Theatrical salaries are sometimes enormous, although George Edwardes has informed the public that £100 a week is the highest he ever gives, because he finds to go beyond that sum does not pay him.
It seems a great deal for a pretty woman, not highly born, nor highly educated, nor highly gifted—merely a pretty woman who has been well drilled by author, stage manager, and conductor, to be able to command £100 a week in a comic opera, but after all it is not for long. It is never for fifty-two weeks in the year, and only for a few years at most. Beauty fades, flesh increases, the attraction goes, and she is relegated to the shelf, a poorer, wiser woman than before. But meanwhile her scintillating success, the glamour around her, have acted as a bait to induce others to rush upon the stage.
The largest salary ever earned by a man was probably that paid to Charles Kean, who once had a short engagement at Drury Lane for £50 a night, and on one occasion he made £2,000 by a benefit. Madame Vestris, however, beat him, for she had a long engagement at the Haymarket at £40 a night, or £240 a week, a sum unheard of to-day.
It may be here mentioned that salaries are doled out according to an old and curious custom.
“Treasury day” is a great event; theatrical folk never speak of “pay”: it is always “salaries” and “treasury day.” Each “house” has its own methods of procedure, but at a great national theatre like Drury Lane the “chiefs” are paid by cheque, while every Friday night the treasurer and his assistants with trays full of “salary” go round the theatre and distribute packets in batches to the endless persons who combine to make a successful performance. The money is sealed up in an envelope which bears the name of the receiver, so no one knows what his neighbour gets. It takes five or six hours for the treasurer and his two assistants to pay off a thousand people at a pantomime, and check each salary paid.

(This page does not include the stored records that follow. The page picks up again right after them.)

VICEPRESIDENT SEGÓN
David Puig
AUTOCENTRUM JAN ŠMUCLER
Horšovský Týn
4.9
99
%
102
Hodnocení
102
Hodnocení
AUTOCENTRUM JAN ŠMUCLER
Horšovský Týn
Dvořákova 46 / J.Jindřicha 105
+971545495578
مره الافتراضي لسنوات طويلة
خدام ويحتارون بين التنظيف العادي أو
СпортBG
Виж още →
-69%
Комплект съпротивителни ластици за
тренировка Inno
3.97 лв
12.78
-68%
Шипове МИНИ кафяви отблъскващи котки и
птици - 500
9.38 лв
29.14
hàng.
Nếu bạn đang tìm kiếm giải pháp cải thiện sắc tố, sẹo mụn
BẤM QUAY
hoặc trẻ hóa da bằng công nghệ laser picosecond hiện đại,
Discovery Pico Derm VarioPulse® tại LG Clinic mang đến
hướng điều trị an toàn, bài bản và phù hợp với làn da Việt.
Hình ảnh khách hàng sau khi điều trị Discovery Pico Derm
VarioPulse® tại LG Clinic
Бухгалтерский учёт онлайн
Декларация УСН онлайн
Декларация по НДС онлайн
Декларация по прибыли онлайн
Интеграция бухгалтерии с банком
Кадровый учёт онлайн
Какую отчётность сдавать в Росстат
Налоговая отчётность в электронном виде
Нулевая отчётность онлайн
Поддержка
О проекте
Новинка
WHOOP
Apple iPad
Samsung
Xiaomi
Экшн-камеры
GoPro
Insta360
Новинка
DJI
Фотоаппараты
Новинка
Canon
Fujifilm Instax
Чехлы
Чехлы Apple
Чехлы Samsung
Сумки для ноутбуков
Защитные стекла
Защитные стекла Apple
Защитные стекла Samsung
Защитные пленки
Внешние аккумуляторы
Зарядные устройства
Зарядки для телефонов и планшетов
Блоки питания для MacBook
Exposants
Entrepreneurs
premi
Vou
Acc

There is no field where that little colt imagination scampers more wildly than in the matter of salaries. For instance, a girl started as “leading lady” in a well-known play on a provincial tour. Her name, in letters nearly as big as herself, met her on the hoardings of every town the company visited. She was given the star dressing-room, and a dresser to herself. This all meant extra tips and extra expenses everywhere, for she was the “leading lady”! Wonderful notices appeared in all the provincial papers and this girl was the draw. The manager knew that, and advertised her and pushed her forward in every way. All the company thought she began at a salary of £10 a week, and rumour said this sum had been doubled after her success. Such was the story. Now for the truth. She was engaged for the tour at £3 a week, and £3 a week she received without an additional penny, although the tour of weeks extended into months. She was poor, others were dependent on her, and she dared not throw up that weekly sixty shillings for fear she might lose everything in her endeavour to get more.
This is only one instance: there are many such upon the stage.